We can’t control birth any more than we can control death — or much of anything else in between for that matter. But we can greatly raise the odds of preventing unwanted pregnancies with contraception, which is a vastly more humane approach to reproductive rights than abortion and would greatly reduce the demand for that procedure. Prevention is the key. 

But abortion opponents oppose contraception in equal measure, which makes it seem to be more about reproduction control — just as gun rights advocacy seems to be more about crime control. The excessive desire for control is the problem.

The other reason I’m opposed to gun “control” is that it sets off Second Amendment anxiety. People who need a gun handy clearly don’t feel safe. They don’t trust the police or their government to keep them safe. Modern society feels out of control. So their firearms make them feel secure, give them the illusion of “control.”

Inexplicably, they also seem to believe that anyone preaching gun “control” secretly wants to confiscate the estimated 300 million guns in circulation in this country. Since these suspicions aren’t susceptible to reasonable persuasion, we should us a different term. 

We can’t “control” guns, but we can certainly regulate them. Gun rights advocates also hate the word “regulate,” but it’s more realistic than “control,” sensible regulation being a more pragmatic step toward protecting society from virtually unrestricted access to firearms. 

No one, of course, wants inconsistent and ineffective regulation, which describes the patchwork, state-by-state system in place right now. All regulation, however, is imperfect because human beings, and therefore human organizations, are imperfect — as are “good guys with guns” who don’t shoot straight, for that matter. 

Our Constitution is likewise imperfect, which the framers recognized when they established the goal, not of “forming a perfect union,” but “forming a more perfect union.” We should strive, they were saying, for never-ending improvement. Obviously, we have a long way to go.

The framers proved how imperfect they were when they added the Second Amendment to the Constitution. Even if you support its inclusion, you have to admit the amendment is the most poorly worded and confusing portion of the entire document. For the past two-plus centuries, gun supporters have been pretending that the words “A well-regulated militia” are irrelevant. They’ll try to convince you the word “regulated,” back then, really meant “supplied,” but I assume the word “supplied” existed in the late 18th century and that the founding fathers deliberately chose not to use it. We have to assume, therefore, since it was uppermost in the sentence, that “well-regulated” was also uppermost in their minds. 

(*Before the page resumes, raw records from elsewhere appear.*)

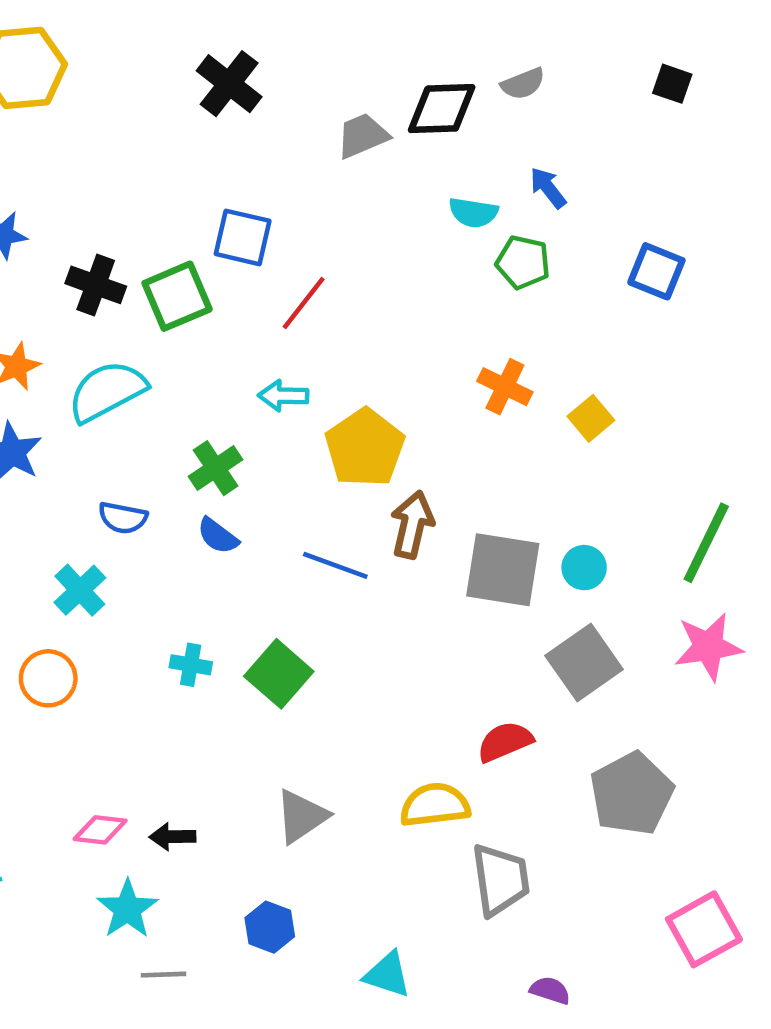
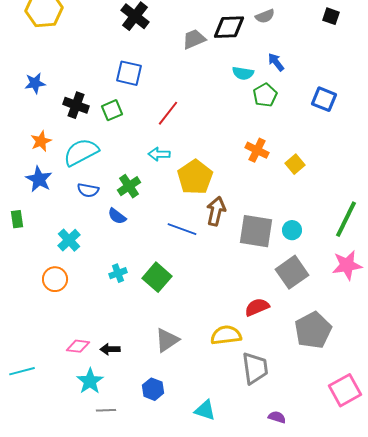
blue square: (243, 237) -> (129, 73), moved
green pentagon: (523, 262) -> (265, 95), turned 30
green square: (177, 296) -> (112, 110), size x0.7
blue semicircle: (123, 518) -> (88, 190), moved
blue semicircle: (218, 536) -> (117, 216), moved
cyan cross: (191, 665) -> (118, 273), turned -30

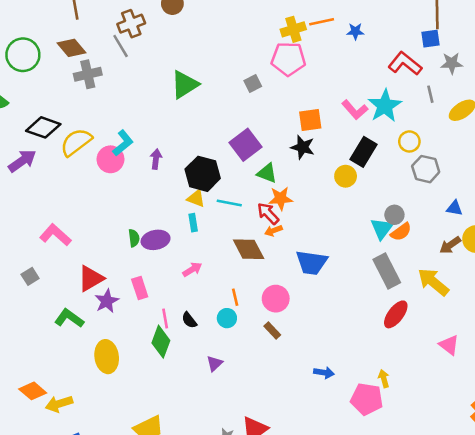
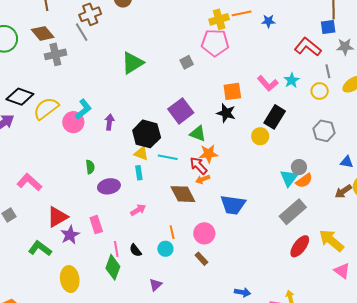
cyan star: (385, 106) -> (292, 80), size x0.6
yellow circle: (409, 141) -> (320, 91), moved
green semicircle: (134, 238) -> (90, 167), moved
gray rectangle: (387, 271) -> (293, 212), turned 76
yellow arrow: (433, 282) -> (331, 241), moved

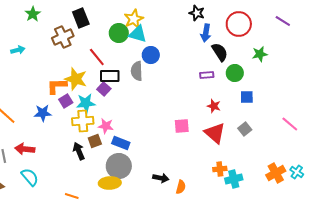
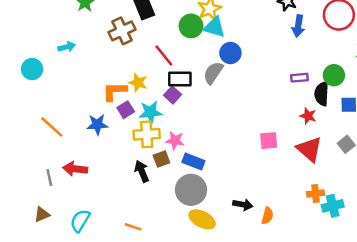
black semicircle: (220, 52) -> (322, 94), moved, turned -144
gray semicircle: (137, 71) -> (213, 73), turned 36
yellow star: (76, 79) -> (138, 83), size x0.7
cyan semicircle: (30, 177) -> (80, 221), moved, turned -108
yellow ellipse: (110, 183) -> (202, 219), moved, turned 30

The first step to a more perfect regulation of guns, therefore, is replacing “gun control” with “gun regulation” because that’s our real goal (The next step is universal background checks). Regulating guns is a necessary good because, as the kids have been telling us lately, our right to live our lives is greater than allowing virtually anyone to own and carry a gun.

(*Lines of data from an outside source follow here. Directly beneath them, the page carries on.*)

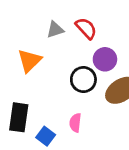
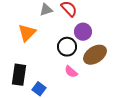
pink semicircle: (75, 123) -> (71, 72), moved, turned -56

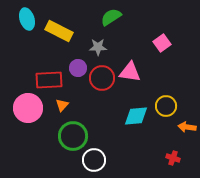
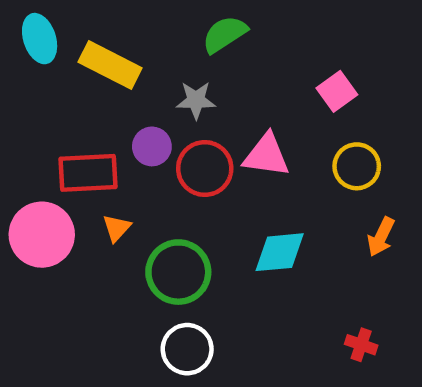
yellow circle: (166, 106) -> (357, 166), moved
orange arrow: (187, 127) -> (381, 237), moved, turned -72
green circle: (73, 136) -> (178, 272), moved

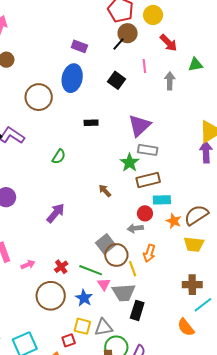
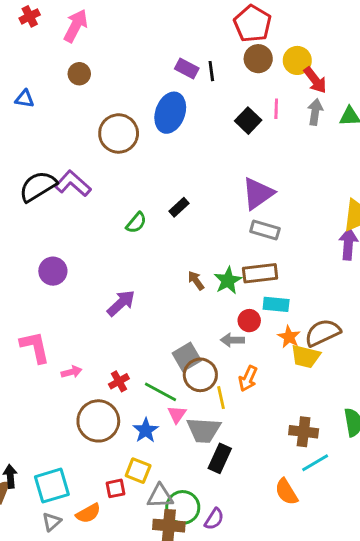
yellow circle: (153, 15) -> (297, 60), moved
black line: (118, 44) -> (211, 71), moved, turned -56
black square: (117, 80) -> (248, 121), moved
gray arrow: (170, 81) -> (315, 112), moved
black rectangle: (91, 123) -> (179, 207), moved, turned -48
green star: (130, 163) -> (228, 280), moved
yellow trapezoid: (194, 244) -> (306, 356), moved
gray triangle: (104, 327) -> (160, 496), moved

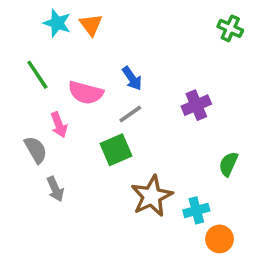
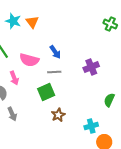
gray line: (130, 114) -> (54, 72), turned 32
brown star: (152, 196) -> (58, 115), moved, size x0.6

Words are important and our use of them should be as precise as possible. “Gun control” gives gun advocates a handy dodge. They need to understand that we’re willing to live with responsible gun ownership — as long as they are willing to live with responsible, effective and ever-more-perfect gun regulation.

We all have a right to feel safe, but it defeats the purpose if one side feels safe while the other side doesn’t. If gun owners were truly responsible, they would meet us halfway and become part of the solution: They get gun rights so they can feel safer. We get sensible regulation, and fewer people slaughtered in mass killings, so we can feel safer. Everybody feels safer. It’s a win-win. That’s fair, and a lot of gun owners will say so — privately but not publicly.

What we’re talking about is sensible, effective, ever-more-perfect regulation, until at last we bring the scourge of mass killings under … 

Oops, I almost said it. 

Let’s just say, until at last we reduce the number of unnecessary deaths from irresponsible gun use — and reduce the number of unwanted pregnancies, and therefore abortions, with responsible use of contraception. 

That should be enough “control” for all of us.